◆ WHAT IS EXPECTED ◆
Pull from the data below each line where the word "collapse" occurs, and copy it.

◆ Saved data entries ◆

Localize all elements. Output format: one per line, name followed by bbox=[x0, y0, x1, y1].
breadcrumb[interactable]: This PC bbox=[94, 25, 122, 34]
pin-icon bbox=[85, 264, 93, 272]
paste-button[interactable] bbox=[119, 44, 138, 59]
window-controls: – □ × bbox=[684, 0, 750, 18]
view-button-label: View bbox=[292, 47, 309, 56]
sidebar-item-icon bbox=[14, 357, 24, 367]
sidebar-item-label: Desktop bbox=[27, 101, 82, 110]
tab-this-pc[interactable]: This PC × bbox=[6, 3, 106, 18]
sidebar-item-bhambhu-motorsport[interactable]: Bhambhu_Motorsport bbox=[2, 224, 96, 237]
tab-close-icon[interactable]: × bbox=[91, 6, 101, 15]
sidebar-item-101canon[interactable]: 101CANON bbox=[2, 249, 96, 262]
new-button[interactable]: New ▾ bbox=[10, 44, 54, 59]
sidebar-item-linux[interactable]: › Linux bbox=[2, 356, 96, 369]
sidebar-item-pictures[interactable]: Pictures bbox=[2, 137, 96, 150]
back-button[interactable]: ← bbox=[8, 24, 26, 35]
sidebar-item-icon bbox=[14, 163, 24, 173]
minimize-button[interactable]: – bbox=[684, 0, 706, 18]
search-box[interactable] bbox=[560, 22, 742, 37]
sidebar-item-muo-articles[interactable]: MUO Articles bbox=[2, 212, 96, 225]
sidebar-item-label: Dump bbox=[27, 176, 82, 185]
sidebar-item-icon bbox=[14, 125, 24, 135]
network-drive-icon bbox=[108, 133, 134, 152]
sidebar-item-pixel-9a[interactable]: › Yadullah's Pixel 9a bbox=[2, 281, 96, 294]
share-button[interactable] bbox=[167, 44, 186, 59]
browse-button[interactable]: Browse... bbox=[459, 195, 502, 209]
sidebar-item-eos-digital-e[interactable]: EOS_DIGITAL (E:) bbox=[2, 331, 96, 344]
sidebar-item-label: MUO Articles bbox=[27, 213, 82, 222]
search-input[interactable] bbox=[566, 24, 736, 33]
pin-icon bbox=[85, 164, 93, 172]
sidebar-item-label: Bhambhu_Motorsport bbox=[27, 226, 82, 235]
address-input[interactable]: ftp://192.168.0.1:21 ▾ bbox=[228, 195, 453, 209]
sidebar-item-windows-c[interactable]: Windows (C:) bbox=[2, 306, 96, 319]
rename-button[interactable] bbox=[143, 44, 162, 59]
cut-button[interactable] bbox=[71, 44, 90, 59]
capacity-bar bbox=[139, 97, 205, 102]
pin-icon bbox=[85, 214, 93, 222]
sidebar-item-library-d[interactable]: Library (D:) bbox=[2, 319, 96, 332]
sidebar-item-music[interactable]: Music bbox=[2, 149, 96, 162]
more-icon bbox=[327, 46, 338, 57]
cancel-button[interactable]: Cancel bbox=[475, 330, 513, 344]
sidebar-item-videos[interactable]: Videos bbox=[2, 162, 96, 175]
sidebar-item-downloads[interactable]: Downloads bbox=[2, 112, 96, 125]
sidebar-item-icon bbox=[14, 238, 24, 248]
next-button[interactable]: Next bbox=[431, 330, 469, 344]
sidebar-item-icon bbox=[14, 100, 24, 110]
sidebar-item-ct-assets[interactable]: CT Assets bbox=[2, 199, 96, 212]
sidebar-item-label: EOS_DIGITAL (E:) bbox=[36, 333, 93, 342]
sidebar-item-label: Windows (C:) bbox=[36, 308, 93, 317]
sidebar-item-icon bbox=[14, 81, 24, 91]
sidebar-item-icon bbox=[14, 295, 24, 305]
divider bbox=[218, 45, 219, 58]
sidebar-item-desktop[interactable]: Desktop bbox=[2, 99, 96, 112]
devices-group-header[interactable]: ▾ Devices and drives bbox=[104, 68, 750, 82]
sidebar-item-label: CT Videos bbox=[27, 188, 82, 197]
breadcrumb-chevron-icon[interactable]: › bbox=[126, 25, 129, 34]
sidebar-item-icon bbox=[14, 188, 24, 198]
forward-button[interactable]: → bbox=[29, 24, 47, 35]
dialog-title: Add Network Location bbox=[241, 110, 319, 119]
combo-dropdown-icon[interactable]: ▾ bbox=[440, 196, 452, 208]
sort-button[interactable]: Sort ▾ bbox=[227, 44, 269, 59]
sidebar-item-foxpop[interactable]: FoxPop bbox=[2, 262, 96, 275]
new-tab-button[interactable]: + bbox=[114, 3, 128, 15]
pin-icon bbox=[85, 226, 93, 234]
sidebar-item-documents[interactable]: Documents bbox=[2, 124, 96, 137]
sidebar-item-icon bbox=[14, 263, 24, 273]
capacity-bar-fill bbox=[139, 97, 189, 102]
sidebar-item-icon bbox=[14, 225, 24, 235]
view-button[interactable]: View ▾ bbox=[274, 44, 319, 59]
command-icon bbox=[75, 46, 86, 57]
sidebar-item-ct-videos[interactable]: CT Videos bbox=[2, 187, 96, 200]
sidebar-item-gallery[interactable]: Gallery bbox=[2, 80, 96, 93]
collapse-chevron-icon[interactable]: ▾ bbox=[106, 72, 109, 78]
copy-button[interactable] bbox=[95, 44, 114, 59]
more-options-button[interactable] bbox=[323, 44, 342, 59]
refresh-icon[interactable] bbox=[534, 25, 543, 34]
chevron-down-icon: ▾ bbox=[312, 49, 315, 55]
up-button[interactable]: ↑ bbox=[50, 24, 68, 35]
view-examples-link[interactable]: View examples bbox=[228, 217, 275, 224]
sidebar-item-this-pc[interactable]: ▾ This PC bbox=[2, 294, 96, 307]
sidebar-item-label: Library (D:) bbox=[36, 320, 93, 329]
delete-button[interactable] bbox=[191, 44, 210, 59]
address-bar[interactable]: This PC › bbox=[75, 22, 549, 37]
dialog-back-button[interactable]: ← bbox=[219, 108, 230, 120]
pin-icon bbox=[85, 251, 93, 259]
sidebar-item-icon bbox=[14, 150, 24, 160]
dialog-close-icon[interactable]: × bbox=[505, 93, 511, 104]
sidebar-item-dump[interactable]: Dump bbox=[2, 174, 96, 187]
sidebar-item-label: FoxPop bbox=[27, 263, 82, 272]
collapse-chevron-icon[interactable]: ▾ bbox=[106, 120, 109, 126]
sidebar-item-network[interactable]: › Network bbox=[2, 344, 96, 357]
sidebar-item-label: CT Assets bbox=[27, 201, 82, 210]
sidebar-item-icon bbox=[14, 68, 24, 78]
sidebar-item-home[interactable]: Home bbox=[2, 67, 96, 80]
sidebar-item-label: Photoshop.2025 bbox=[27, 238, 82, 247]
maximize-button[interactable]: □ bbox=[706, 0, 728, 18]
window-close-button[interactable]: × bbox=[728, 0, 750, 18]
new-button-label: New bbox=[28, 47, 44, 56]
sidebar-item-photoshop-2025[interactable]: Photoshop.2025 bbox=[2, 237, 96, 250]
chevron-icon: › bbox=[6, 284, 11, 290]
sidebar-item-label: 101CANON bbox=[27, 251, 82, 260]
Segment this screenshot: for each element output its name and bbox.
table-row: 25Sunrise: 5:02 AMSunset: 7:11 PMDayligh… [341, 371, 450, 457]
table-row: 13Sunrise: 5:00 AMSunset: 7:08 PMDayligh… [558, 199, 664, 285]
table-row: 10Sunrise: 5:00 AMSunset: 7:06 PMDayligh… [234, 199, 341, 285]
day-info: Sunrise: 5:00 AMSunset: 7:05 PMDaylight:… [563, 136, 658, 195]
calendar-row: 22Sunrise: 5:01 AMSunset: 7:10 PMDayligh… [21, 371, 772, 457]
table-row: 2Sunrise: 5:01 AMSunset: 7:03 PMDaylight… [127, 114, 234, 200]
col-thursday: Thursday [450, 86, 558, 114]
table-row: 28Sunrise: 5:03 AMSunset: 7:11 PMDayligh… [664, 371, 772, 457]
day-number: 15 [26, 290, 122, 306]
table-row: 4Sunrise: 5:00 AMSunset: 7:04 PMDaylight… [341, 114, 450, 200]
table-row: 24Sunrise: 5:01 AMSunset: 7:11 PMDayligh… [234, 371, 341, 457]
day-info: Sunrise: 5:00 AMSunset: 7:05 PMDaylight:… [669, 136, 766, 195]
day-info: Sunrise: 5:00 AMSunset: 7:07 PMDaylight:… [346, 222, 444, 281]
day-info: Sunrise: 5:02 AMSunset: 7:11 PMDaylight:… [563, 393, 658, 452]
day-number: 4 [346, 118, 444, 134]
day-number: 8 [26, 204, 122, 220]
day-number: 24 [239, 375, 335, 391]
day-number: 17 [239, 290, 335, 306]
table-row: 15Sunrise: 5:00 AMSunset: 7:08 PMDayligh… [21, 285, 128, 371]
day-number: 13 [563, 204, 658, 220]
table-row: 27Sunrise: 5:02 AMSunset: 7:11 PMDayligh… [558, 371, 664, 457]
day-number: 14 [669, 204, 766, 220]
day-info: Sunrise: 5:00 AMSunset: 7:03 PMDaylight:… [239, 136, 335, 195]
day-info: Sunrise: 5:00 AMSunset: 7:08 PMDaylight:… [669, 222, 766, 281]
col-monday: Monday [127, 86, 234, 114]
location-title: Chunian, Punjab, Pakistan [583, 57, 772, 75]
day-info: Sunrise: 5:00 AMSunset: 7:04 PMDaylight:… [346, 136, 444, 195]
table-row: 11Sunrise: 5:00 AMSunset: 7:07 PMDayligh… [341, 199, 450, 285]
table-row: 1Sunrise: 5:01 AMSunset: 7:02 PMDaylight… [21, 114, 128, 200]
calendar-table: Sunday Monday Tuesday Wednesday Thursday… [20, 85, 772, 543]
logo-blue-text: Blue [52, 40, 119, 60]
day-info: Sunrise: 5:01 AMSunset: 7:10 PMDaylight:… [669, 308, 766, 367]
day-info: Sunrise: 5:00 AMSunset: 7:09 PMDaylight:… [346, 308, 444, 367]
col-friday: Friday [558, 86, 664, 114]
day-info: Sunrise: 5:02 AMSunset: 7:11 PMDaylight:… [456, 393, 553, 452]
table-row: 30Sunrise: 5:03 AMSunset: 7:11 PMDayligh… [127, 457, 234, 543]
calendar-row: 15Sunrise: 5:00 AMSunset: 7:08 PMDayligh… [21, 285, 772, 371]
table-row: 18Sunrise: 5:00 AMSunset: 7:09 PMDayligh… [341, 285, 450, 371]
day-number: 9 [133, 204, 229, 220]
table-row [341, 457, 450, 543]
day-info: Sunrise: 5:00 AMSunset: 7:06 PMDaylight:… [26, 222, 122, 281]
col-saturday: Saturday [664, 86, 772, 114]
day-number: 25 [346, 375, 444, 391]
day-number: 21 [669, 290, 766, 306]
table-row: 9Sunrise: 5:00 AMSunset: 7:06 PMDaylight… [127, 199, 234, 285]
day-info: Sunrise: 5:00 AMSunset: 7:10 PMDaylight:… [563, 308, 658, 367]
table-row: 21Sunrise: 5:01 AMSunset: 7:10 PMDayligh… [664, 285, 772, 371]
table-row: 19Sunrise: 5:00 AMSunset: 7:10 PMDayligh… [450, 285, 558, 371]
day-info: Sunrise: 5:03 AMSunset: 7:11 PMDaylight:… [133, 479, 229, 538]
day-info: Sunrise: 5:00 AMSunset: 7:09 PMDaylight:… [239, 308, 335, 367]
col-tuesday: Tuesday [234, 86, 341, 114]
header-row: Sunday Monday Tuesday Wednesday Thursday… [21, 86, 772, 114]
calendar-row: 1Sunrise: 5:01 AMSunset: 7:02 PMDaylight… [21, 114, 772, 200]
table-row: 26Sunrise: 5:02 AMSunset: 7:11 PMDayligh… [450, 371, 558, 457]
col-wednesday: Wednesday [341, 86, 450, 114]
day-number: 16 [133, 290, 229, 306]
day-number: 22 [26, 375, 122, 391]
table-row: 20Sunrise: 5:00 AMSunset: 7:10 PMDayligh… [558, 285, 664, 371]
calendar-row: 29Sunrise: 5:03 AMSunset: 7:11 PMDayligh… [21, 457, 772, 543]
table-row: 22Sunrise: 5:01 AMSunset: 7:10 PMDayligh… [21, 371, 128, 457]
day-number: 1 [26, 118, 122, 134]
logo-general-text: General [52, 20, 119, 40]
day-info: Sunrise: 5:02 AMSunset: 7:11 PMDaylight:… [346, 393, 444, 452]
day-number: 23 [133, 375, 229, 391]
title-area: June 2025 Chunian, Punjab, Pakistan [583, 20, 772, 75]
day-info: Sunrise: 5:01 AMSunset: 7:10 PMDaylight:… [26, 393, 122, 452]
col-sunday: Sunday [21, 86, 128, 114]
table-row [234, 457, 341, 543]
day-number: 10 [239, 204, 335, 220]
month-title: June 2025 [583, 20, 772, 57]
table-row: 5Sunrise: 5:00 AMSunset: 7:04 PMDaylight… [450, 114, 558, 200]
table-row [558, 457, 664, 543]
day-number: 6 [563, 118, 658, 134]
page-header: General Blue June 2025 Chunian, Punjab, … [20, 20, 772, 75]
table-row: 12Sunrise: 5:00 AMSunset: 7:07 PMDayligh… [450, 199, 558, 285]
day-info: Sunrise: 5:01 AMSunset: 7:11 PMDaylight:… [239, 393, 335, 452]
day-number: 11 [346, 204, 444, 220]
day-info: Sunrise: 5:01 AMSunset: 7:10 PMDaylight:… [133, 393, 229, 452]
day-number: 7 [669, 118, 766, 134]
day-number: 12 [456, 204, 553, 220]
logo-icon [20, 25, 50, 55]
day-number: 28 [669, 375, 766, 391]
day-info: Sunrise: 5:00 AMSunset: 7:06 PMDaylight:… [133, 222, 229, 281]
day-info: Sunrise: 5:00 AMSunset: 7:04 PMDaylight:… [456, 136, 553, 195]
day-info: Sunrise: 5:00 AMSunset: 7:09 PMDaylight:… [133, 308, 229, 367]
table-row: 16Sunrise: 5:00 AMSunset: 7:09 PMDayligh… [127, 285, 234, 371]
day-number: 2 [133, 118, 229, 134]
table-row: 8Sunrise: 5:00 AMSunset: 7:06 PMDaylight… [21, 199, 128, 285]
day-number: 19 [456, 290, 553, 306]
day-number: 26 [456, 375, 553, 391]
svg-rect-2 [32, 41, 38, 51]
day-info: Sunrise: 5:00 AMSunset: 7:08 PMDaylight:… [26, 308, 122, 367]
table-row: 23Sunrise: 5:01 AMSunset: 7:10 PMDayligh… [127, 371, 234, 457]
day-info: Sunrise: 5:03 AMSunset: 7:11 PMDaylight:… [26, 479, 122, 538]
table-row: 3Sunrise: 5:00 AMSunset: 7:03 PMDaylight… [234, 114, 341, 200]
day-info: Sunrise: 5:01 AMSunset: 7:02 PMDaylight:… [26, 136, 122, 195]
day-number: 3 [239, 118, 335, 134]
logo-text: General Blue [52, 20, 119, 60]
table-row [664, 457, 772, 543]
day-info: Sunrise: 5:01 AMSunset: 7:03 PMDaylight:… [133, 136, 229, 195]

◆ ANSWER TO THIS PROBLEM ◆
collapse-chevron-icon[interactable]: ▾ bbox=[106, 72, 109, 78]
collapse-chevron-icon[interactable]: ▾ bbox=[106, 120, 109, 126]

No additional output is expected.